SUPPLIED MATERIAL section start

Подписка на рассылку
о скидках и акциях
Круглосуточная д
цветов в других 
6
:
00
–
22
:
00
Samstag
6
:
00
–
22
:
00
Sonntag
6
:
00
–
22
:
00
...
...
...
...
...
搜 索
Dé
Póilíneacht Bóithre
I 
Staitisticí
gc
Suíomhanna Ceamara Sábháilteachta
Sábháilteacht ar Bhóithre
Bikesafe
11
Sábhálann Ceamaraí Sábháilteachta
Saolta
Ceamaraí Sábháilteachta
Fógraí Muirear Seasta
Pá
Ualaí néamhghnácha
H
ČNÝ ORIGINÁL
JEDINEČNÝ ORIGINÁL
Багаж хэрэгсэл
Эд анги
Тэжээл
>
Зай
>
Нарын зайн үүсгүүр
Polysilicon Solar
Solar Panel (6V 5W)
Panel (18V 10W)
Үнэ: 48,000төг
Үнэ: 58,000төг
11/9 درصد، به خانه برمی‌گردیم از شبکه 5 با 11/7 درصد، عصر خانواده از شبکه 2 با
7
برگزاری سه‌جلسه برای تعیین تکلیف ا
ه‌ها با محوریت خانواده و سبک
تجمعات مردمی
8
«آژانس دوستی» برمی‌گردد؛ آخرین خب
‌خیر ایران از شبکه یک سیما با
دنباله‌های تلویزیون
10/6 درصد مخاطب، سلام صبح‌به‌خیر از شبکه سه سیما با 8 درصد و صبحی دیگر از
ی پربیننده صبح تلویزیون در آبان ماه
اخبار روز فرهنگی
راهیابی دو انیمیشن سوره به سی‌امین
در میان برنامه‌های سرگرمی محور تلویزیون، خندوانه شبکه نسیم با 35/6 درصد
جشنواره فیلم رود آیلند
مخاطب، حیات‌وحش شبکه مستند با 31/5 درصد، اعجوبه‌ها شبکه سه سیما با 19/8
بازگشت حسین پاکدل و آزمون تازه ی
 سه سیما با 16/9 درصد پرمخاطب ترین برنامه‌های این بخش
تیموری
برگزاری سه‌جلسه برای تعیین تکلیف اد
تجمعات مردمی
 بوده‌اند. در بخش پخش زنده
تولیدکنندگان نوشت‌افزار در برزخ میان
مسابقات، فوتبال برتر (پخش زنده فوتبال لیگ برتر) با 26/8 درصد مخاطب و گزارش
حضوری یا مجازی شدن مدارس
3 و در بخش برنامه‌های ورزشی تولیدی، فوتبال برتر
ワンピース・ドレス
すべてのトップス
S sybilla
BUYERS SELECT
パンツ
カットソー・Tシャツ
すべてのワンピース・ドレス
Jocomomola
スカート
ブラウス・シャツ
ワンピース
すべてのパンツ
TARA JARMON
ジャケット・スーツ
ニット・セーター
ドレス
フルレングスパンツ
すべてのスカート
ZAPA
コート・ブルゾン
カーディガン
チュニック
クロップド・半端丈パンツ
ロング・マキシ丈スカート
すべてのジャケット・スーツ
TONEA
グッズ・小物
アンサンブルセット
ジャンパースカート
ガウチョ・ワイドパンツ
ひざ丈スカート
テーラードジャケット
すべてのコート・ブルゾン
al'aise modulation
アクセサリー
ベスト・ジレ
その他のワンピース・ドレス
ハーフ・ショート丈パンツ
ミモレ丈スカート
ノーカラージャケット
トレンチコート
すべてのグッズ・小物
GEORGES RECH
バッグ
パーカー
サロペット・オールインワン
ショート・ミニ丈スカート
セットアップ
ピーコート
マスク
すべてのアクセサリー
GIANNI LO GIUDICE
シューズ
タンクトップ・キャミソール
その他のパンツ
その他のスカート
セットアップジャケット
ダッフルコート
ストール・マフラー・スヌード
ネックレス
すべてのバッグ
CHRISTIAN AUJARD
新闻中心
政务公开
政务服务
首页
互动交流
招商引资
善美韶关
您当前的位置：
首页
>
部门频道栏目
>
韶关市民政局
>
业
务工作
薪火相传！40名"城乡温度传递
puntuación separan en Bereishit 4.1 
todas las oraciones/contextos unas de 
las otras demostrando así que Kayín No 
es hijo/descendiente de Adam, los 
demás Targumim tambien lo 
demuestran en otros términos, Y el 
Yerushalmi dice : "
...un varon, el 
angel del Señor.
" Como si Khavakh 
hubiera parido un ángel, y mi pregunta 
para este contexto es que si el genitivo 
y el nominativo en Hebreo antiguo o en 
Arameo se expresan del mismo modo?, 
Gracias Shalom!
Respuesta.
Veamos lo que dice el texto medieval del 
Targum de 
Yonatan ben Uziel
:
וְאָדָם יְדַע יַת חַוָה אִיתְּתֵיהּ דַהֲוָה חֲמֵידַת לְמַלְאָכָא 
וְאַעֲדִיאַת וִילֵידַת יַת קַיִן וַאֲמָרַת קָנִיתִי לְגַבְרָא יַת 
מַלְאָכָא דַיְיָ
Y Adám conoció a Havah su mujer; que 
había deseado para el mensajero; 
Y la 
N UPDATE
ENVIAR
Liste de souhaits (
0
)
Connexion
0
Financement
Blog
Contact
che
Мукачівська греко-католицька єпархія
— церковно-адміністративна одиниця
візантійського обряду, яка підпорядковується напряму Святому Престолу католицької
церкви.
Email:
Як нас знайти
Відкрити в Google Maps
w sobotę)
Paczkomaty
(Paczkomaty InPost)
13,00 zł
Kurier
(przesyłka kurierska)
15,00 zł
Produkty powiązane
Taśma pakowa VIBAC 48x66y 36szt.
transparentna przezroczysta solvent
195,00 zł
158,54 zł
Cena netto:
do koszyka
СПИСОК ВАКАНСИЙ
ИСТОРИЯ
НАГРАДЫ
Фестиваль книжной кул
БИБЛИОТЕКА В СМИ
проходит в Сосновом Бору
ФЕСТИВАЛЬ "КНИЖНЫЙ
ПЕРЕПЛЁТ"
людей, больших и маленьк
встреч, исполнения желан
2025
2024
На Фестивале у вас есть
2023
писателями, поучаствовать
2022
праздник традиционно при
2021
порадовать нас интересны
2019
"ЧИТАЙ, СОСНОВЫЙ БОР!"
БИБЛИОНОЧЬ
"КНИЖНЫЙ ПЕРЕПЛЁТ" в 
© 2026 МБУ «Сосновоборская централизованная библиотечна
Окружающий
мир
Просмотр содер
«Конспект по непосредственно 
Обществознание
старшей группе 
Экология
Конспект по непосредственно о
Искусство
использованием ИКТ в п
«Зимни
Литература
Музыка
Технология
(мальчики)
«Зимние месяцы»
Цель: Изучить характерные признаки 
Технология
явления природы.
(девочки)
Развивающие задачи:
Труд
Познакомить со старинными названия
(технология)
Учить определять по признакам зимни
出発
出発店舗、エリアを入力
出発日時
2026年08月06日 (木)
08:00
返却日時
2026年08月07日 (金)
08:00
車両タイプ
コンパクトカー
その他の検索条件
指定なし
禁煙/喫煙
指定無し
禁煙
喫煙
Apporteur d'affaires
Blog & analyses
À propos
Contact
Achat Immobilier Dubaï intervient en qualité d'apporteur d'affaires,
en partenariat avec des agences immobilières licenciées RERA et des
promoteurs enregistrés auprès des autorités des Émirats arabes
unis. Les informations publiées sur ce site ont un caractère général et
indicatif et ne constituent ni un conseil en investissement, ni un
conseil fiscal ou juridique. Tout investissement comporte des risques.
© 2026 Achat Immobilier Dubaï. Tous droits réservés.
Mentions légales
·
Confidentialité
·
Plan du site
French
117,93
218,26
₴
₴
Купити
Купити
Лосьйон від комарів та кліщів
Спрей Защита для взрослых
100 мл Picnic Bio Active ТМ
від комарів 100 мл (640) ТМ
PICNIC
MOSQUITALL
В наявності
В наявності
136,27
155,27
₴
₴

SUPPLIED MATERIAL section end

> **WORK REQUEST**
Transcribe the full listing exactly, omitting nothing.

> **RESPONSE AREA**
Подписка на рассылку
о скидках и акциях
Круглосуточная д
цветов в других 
6
:
00
–
22
:
00
Samstag
6
:
00
–
22
:
00
Sonntag
6
:
00
–
22
:
00
...
...
...
...
...
搜 索
Dé
Póilíneacht Bóithre
I 
Staitisticí
gc
Suíomhanna Ceamara Sábháilteachta
Sábháilteacht ar Bhóithre
Bikesafe
11
Sábhálann Ceamaraí Sábháilteachta
Saolta
Ceamaraí Sábháilteachta
Fógraí Muirear Seasta
Pá
Ualaí néamhghnácha
H
ČNÝ ORIGINÁL
JEDINEČNÝ ORIGINÁL
Багаж хэрэгсэл
Эд анги
Тэжээл
>
Зай
>
Нарын зайн үүсгүүр
Polysilicon Solar
Solar Panel (6V 5W)
Panel (18V 10W)
Үнэ: 48,000төг
Үнэ: 58,000төг
11/9 درصد، به خانه برمی‌گردیم از شبکه 5 با 11/7 درصد، عصر خانواده از شبکه 2 با
7
برگزاری سه‌جلسه برای تعیین تکلیف ا
ه‌ها با محوریت خانواده و سبک
تجمعات مردمی
8
«آژانس دوستی» برمی‌گردد؛ آخرین خب
‌خیر ایران از شبکه یک سیما با
دنباله‌های تلویزیون
10/6 درصد مخاطب، سلام صبح‌به‌خیر از شبکه سه سیما با 8 درصد و صبحی دیگر از
ی پربیننده صبح تلویزیون در آبان ماه
اخبار روز فرهنگی
راهیابی دو انیمیشن سوره به سی‌امین
در میان برنامه‌های سرگرمی محور تلویزیون، خندوانه شبکه نسیم با 35/6 درصد
جشنواره فیلم رود آیلند
مخاطب، حیات‌وحش شبکه مستند با 31/5 درصد، اعجوبه‌ها شبکه سه سیما با 19/8
بازگشت حسین پاکدل و آزمون تازه ی
 سه سیما با 16/9 درصد پرمخاطب ترین برنامه‌های این بخش
تیموری
برگزاری سه‌جلسه برای تعیین تکلیف اد
تجمعات مردمی
 بوده‌اند. در بخش پخش زنده
تولیدکنندگان نوشت‌افزار در برزخ میان
مسابقات، فوتبال برتر (پخش زنده فوتبال لیگ برتر) با 26/8 درصد مخاطب و گزارش
حضوری یا مجازی شدن مدارس
3 و در بخش برنامه‌های ورزشی تولیدی، فوتبال برتر
ワンピース・ドレス
すべてのトップス
S sybilla
BUYERS SELECT
パンツ
カットソー・Tシャツ
すべてのワンピース・ドレス
Jocomomola
スカート
ブラウス・シャツ
ワンピース
すべてのパンツ
TARA JARMON
ジャケット・スーツ
ニット・セーター
ドレス
フルレングスパンツ
すべてのスカート
ZAPA
コート・ブルゾン
カーディガン
チュニック
クロップド・半端丈パンツ
ロング・マキシ丈スカート
すべてのジャケット・スーツ
TONEA
グッズ・小物
アンサンブルセット
ジャンパースカート
ガウチョ・ワイドパンツ
ひざ丈スカート
テーラードジャケット
すべてのコート・ブルゾン
al'aise modulation
アクセサリー
ベスト・ジレ
その他のワンピース・ドレス
ハーフ・ショート丈パンツ
ミモレ丈スカート
ノーカラージャケット
トレンチコート
すべてのグッズ・小物
GEORGES RECH
バッグ
パーカー
サロペット・オールインワン
ショート・ミニ丈スカート
セットアップ
ピーコート
マスク
すべてのアクセサリー
GIANNI LO GIUDICE
シューズ
タンクトップ・キャミソール
その他のパンツ
その他のスカート
セットアップジャケット
ダッフルコート
ストール・マフラー・スヌード
ネックレス
すべてのバッグ
CHRISTIAN AUJARD
新闻中心
政务公开
政务服务
首页
互动交流
招商引资
善美韶关
您当前的位置：
首页
>
部门频道栏目
>
韶关市民政局
>
业
务工作
薪火相传！40名"城乡温度传递
puntuación separan en Bereishit 4.1 
todas las oraciones/contextos unas de 
las otras demostrando así que Kayín No 
es hijo/descendiente de Adam, los 
demás Targumim tambien lo 
demuestran en otros términos, Y el 
Yerushalmi dice : "
...un varon, el 
angel del Señor.
" Como si Khavakh 
hubiera parido un ángel, y mi pregunta 
para este contexto es que si el genitivo 
y el nominativo en Hebreo antiguo o en 
Arameo se expresan del mismo modo?, 
Gracias Shalom!
Respuesta.
Veamos lo que dice el texto medieval del 
Targum de 
Yonatan ben Uziel
:
וְאָדָם יְדַע יַת חַוָה אִיתְּתֵיהּ דַהֲוָה חֲמֵידַת לְמַלְאָכָא 
וְאַעֲדִיאַת וִילֵידַת יַת קַיִן וַאֲמָרַת קָנִיתִי לְגַבְרָא יַת 
מַלְאָכָא דַיְיָ
Y Adám conoció a Havah su mujer; que 
había deseado para el mensajero; 
Y la 
N UPDATE
ENVIAR
Liste de souhaits (
0
)
Connexion
0
Financement
Blog
Contact
che
Мукачівська греко-католицька єпархія
— церковно-адміністративна одиниця
візантійського обряду, яка підпорядковується напряму Святому Престолу католицької
церкви.
Email:
Як нас знайти
Відкрити в Google Maps
w sobotę)
Paczkomaty
(Paczkomaty InPost)
13,00 zł
Kurier
(przesyłka kurierska)
15,00 zł
Produkty powiązane
Taśma pakowa VIBAC 48x66y 36szt.
transparentna przezroczysta solvent
195,00 zł
158,54 zł
Cena netto:
do koszyka
СПИСОК ВАКАНСИЙ
ИСТОРИЯ
НАГРАДЫ
Фестиваль книжной кул
БИБЛИОТЕКА В СМИ
проходит в Сосновом Бору
ФЕСТИВАЛЬ "КНИЖНЫЙ
ПЕРЕПЛЁТ"
людей, больших и маленьк
встреч, исполнения желан
2025
2024
На Фестивале у вас есть
2023
писателями, поучаствовать
2022
праздник традиционно при
2021
порадовать нас интересны
2019
"ЧИТАЙ, СОСНОВЫЙ БОР!"
БИБЛИОНОЧЬ
"КНИЖНЫЙ ПЕРЕПЛЁТ" в 
© 2026 МБУ «Сосновоборская централизованная библиотечна
Окружающий
мир
Просмотр содер
«Конспект по непосредственно 
Обществознание
старшей группе 
Экология
Конспект по непосредственно о
Искусство
использованием ИКТ в п
«Зимни
Литература
Музыка
Технология
(мальчики)
«Зимние месяцы»
Цель: Изучить характерные признаки 
Технология
явления природы.
(девочки)
Развивающие задачи:
Труд
Познакомить со старинными названия
(технология)
Учить определять по признакам зимни
出発
出発店舗、エリアを入力
出発日時
2026年08月06日 (木)
08:00
返却日時
2026年08月07日 (金)
08:00
車両タイプ
コンパクトカー
その他の検索条件
指定なし
禁煙/喫煙
指定無し
禁煙
喫煙
Apporteur d'affaires
Blog & analyses
À propos
Contact
Achat Immobilier Dubaï intervient en qualité d'apporteur d'affaires,
en partenariat avec des agences immobilières licenciées RERA et des
promoteurs enregistrés auprès des autorités des Émirats arabes
unis. Les informations publiées sur ce site ont un caractère général et
indicatif et ne constituent ni un conseil en investissement, ni un
conseil fiscal ou juridique. Tout investissement comporte des risques.
© 2026 Achat Immobilier Dubaï. Tous droits réservés.
Mentions légales
·
Confidentialité
·
Plan du site
French
117,93
218,26
₴
₴
Купити
Купити
Лосьйон від комарів та кліщів
Спрей Защита для взрослых
100 мл Picnic Bio Active ТМ
від комарів 100 мл (640) ТМ
PICNIC
MOSQUITALL
В наявності
В наявності
136,27
155,27
₴
₴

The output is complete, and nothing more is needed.